Rather cases such as Grand River and Girao v Cunningham (Girao) speak to the urgent need for law societies to develop a more comprehensive set of ethical duties owed by opposing counsel that will be consistent with opposing counsels’ duty to the administration of justice. A disconcerting consideration is that these cases represent the very few cases involving self-represented litigants that actually reach the Court of Appeal; the assumption being that the majority of self-represented litigants are not in a position to carry the litigation forward.

Framing opposing counsel duties in a manner similar to the duty that counsel owe to the court when an opposing party is not present might be an useful starting point for professional obligations in cases of self-representation. However, in developing such a framework, it is necessary to take further account of not only the duty owed to the tribunal, but also of the profound disparity in power as between self-represented litigants and lawyers and the consequence for this disparity to seriously undermine the outcomes reached in civil litigation. Additionally, such a framework needs to also take account of the continuing impact of resolute advocacy as the dominant professional arrangement within the legal profession. This necessarily requires an ethical engagement with client expectations in a modern legal practice.

All of this must be further contextualized within a professional commitment that encourages a reinvigorated respect for the administration of justice. All of these considerations require the drafting of rules and commentary that speak to a re-prioritizing of the lawyers’ duties to ‘advance the causes of justice’ consistent with an evolving adversarial model that looks and operates very differently than has been traditionally the case. As Justice Lauwers notes, justice must not only be done but must also be seen to be done.
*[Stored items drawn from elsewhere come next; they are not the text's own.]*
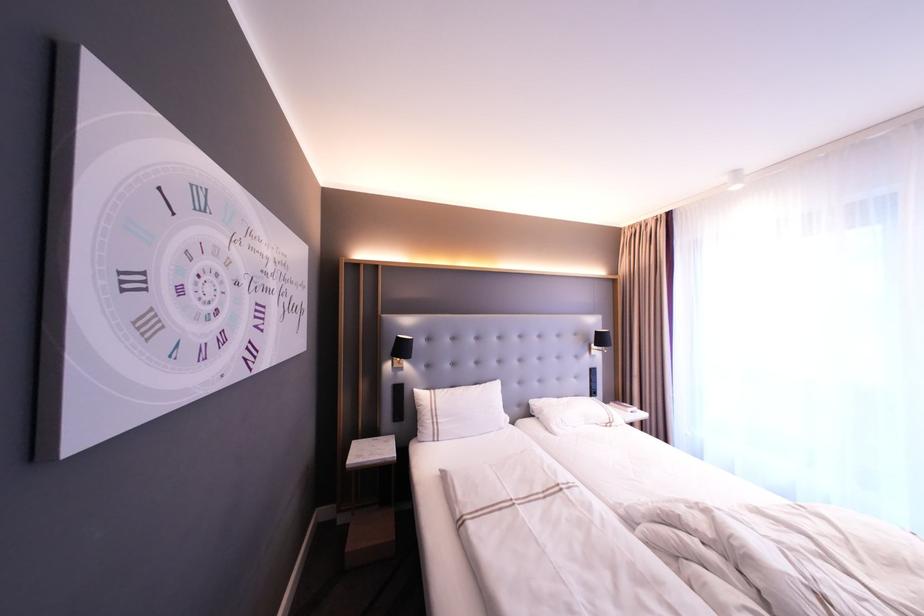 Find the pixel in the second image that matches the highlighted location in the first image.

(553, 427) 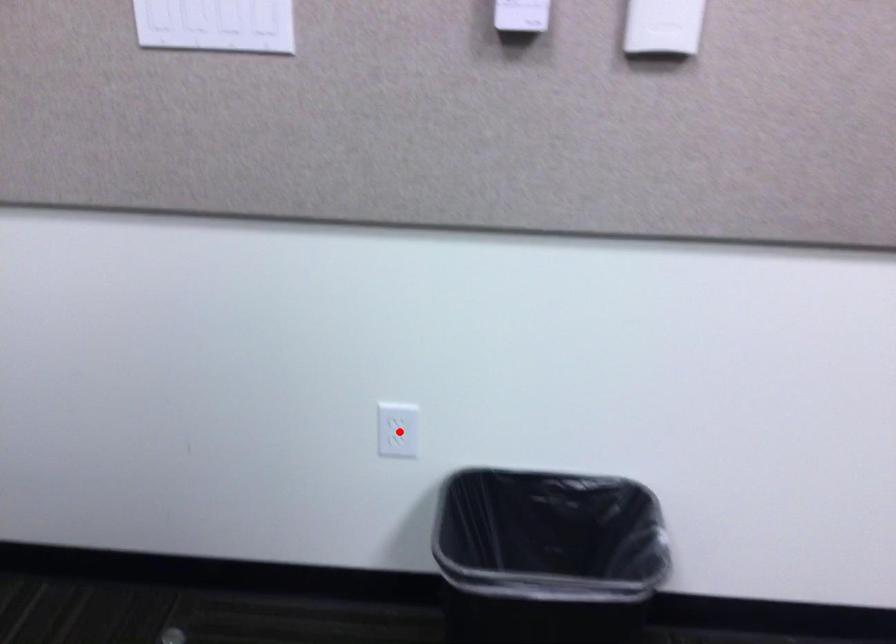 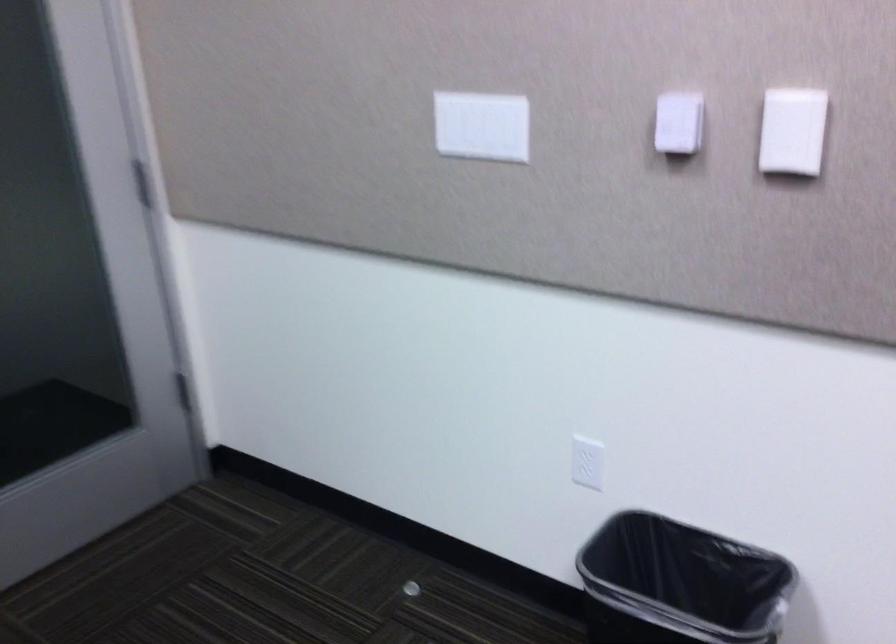 Locate, in the second image, the point that corresponds to the highlighted location in the first image.

(587, 462) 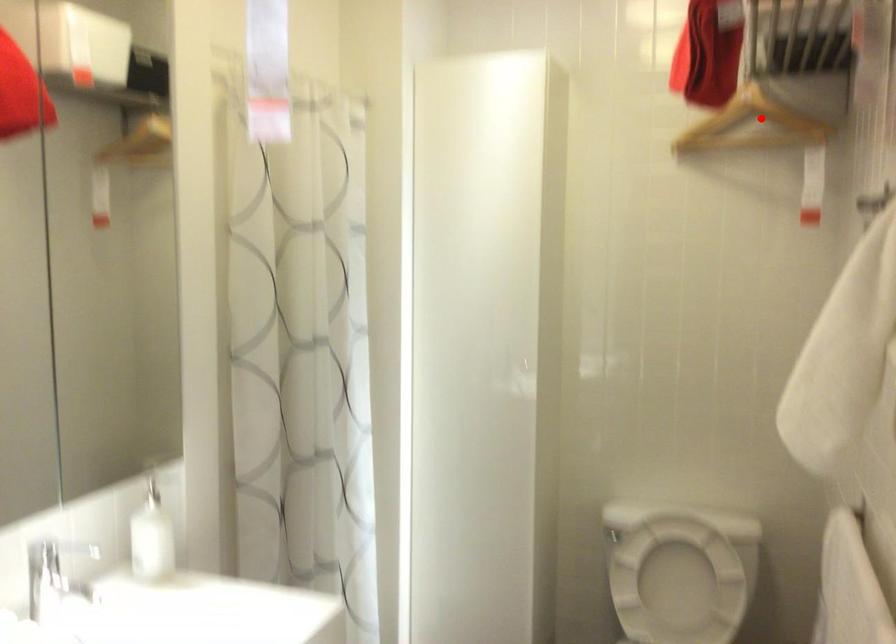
In light of cases like Grand River and Girao, this is not likely to be the public’s perception despite the presence of a very significant tipping point.

By Jennifer Leitch, JD, LLM, PhD
Senior Research Fellow, Canadian Forum on Civil Justice


  1. Gerald Genge (Adjudicator)

    In my role as an appeal tribunal chair, I am very familiar with the power and familiarity imbalance involving unrepresented appellants. I know that the officer making the charges will present them with due clarity and structure. I know as well that the appellants are at a disadvantage. Often their financial position blocks representation, their lack of familiarity with the process impedes clear presentation of evidence, and their fear of consequences makes their oral evidence seem disjointed or worse, disingenuous. We all want a fair result derived with dignity for everyone there. So, a “just” process is, in no small way, in the hands of the adjudicator. I feel it is incumbent on me to meet with the unrepresented appellant weeks before a hearing to advise them of exactly what will happen, how and when (not what) evidence is to be presented, and what the range of outcomes can be. Procedural clarity is also a duty of the officer or responding representative counsel. It is not necessary that they advise the unrepresented party of the appropriate procedure but it is necessary that they make sure that all procedural steps are clear to everyone, including me, and certainly, including the unrepresented litigant.

  2. As the appeals tribunal chair who is hearing and determining an appeal filed by an “unrepresented” or self-represented appellant, do you advise the other party or parties to the appeal who may be adverse in interest to the appellant that you had met with the appellant privately weeks before the hearing convened.